Today there are a number of European countries where prostitution is legal. Its presence is justified ideologically by the person's right to choose their sexual partner as they please and the right of the other person to make money by any means possible. I say this not in order to condemn those women who sell their bodies. If they return to the Church in repentance, as happened with Saint Mary of Egypt who was transformed from a prostitute into a great Saint, the Church receives their repentance and forgives their sins. Yet the Church can never agree to their way of life being elevated to a norm or recognize as normal the behavior of those persons who use their services.
When the woman caught in adultery was brought to Christ he said to those who demanded that she be stoned to death: "He that is without sin among you, let him first cast a stone at her." He not only did not condemn the woman but saved her from death. And yet he said to her: "Go, and sin no more" (St. John 8:2-11).

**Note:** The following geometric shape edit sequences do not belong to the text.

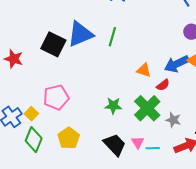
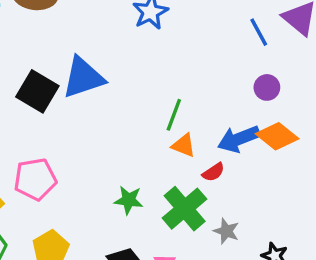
green line: (112, 37) -> (174, 115), moved

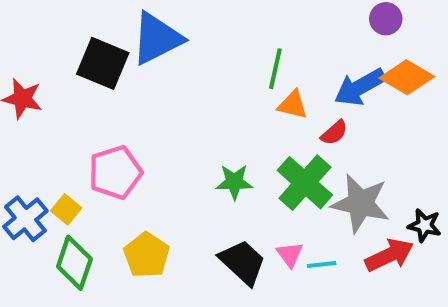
gray star: (226, 231) -> (361, 203), size x1.8

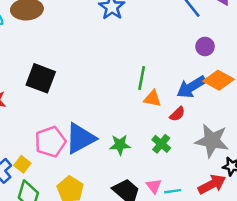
blue triangle: (157, 38) -> (80, 138), moved
green cross: (305, 183) -> (161, 144), size x0.6
gray star: (361, 203) -> (212, 141), moved

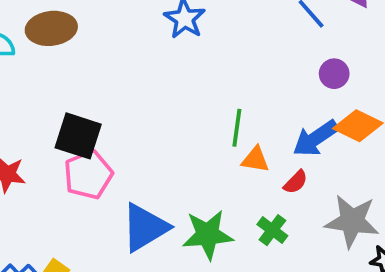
pink pentagon: (50, 142) -> (88, 175), moved
green star: (120, 145) -> (208, 235), size x1.5

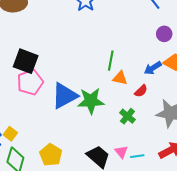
blue arrow: (316, 138) -> (153, 68), size x0.7
blue triangle: (145, 227) -> (64, 96), moved
green star: (208, 235) -> (91, 101), moved

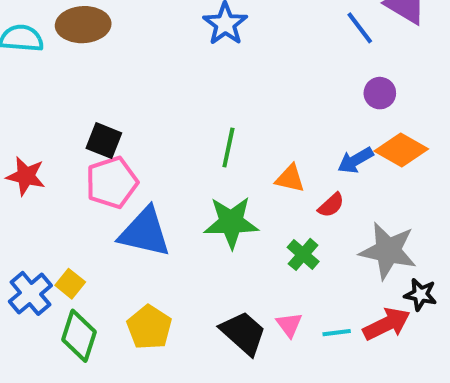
black square: (26, 61) -> (104, 141), size x0.7
green line: (111, 61) -> (228, 147), moved
blue triangle: (64, 96) -> (145, 232), moved, turned 40
cyan line: (137, 156) -> (337, 333), moved

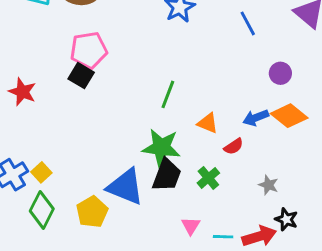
blue line: (360, 28) -> (248, 23), moved
pink pentagon: (112, 182) -> (89, 50), moved
blue triangle: (145, 232) -> (126, 187), moved
gray star: (388, 251) -> (268, 185), size x0.5
black trapezoid: (243, 333) -> (167, 175), moved, turned 60

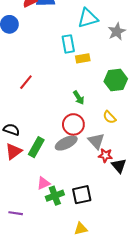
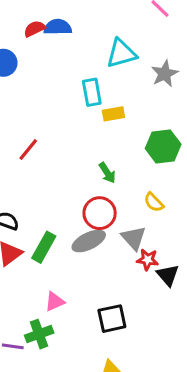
green cross: (55, 196) -> (39, 334), moved

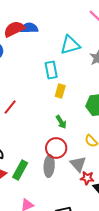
red semicircle: (34, 29) -> (14, 29), size x1.5
yellow rectangle: (113, 114) -> (60, 91), moved, turned -64
gray ellipse: (89, 241) -> (49, 166), turned -60

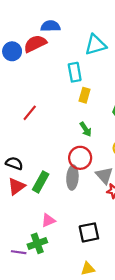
red semicircle: (14, 29) -> (35, 44), moved

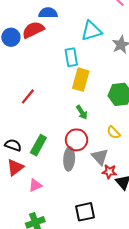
yellow rectangle: (85, 95) -> (81, 80), size x1.5
green rectangle: (41, 182) -> (38, 145), moved
pink triangle: (48, 220) -> (35, 185), moved

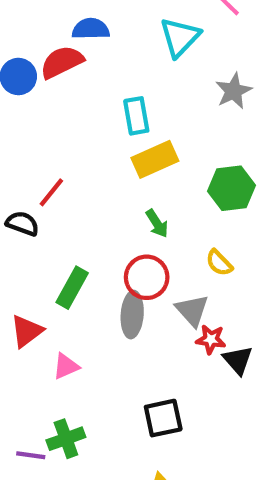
cyan triangle: (91, 31) -> (180, 37), moved, turned -30
yellow rectangle: (81, 80) -> (155, 159), turned 50
black semicircle: (13, 145) -> (22, 223), moved

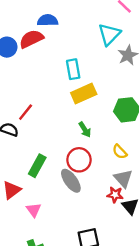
cyan triangle: (180, 37) -> (109, 34), moved
gray triangle: (192, 310) -> (123, 178), moved
gray ellipse: (132, 315) -> (71, 181), turned -40
pink triangle: (66, 366) -> (34, 210), turned -42

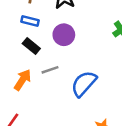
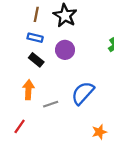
gray line: (50, 70) -> (51, 104), moved
orange arrow: (22, 80) -> (28, 90), turned -30

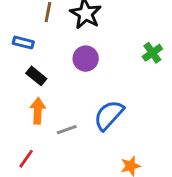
blue rectangle: (35, 38) -> (23, 43), moved
black rectangle: (36, 60) -> (36, 76), moved

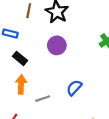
blue semicircle: (109, 115) -> (74, 88), size x0.7

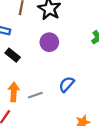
orange arrow: (21, 84) -> (14, 92), moved

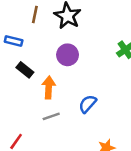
orange arrow: (14, 92) -> (49, 87), moved

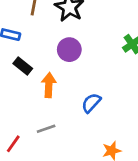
gray line: (51, 116) -> (46, 129), moved

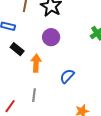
gray line: (46, 129) -> (34, 95), turned -64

If we are to follow the secular notions of free choice and human dignity, then the Savior of the world ought not to have said these words but recognize her behavior to be normal and say: "Go and continue to do the same."
...A brief examination of European values which are developing within the framework of a global world leads us to the following conclusion. These values have been violently torn, often against the wishes of many, from their moral context which for centuries was formed in a Christian civilization. Values are meant to help build up a just world, but is impossible to build this world on the basis of an ideology that views the world without God and without faith. A world without God, without absolute moral values rooted in Divine Revelation, irrevocably turns into the realm of the rule of slavery and lawlessness.
The Russian Orthodox Church, which has paid in millions of lives for the godless Soviet experiment, can and must testify before the adherents of militant secularism to the fact that a society torn from its spiritual roots and faith has no future.